Out of the above-mentioned tokens, the service and utility tokens are more likely to revolutionize tokens the most. Security tokens provide secure interactions on the blockchain network infrastructure. Startups issue security tokens in the form of ownership shares for fundraising purposes. Unless there are any regulation issues, the security tokens will become the new form of funding model in the future.
Security tokens, apart from being faster, easier and simpler, it has various other benefits as well. Since the tokens are digital, they can be easily traced and the transaction costs are very low. These tokens enable partial ownership without any overhead costs. Because of these benefits, many companies will be issuing security tokens rather than shares and this is to be considered as the new form of equity.
As mentioned earlier, utility tokens provide the user with access to applications or services. It is important to know that, unlike security tokens, utility tokens do not hold any rights to profits or other financial benefits. One of the clear examples where utility tokens play a major part is the blockchain-based marketplaces.

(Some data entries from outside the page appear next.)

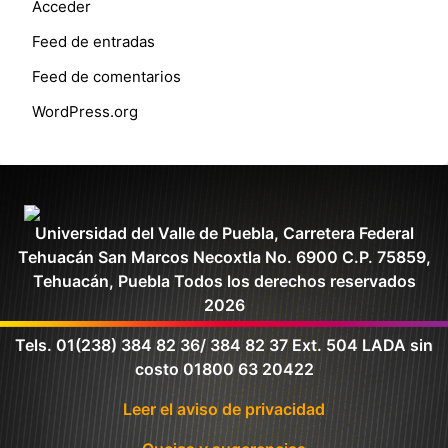
Acceder
Feed de entradas
Feed de comentarios
WordPress.org
Universidad del Valle de Puebla, Carretera Federal
Tehuacán San Marcos Necoxtla No. 6900 C.P. 75859,
Tehuacán, Puebla Todos los derechos reservados
2026
Tels. 01(238) 384 82 36/ 384 82 37 Ext. 504 LADA sin
costo 01800 63 20422
Leer el aviso de privacidad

Here, based on the marketplace transactions, the app and the token maker will rely on an increase in token value to gain profits. Some of the key advantages offered by utility tokens such as incentive alignment, low transaction cost and powerful network effects.
In a Nutshell
Since these tokens can be globally distributed, they will have a major part in the widespread adoption of blockchain technology and cryptocurrency in the upcoming years. It is found that more than 40% of the world’s population uses some type of cryptocurrency.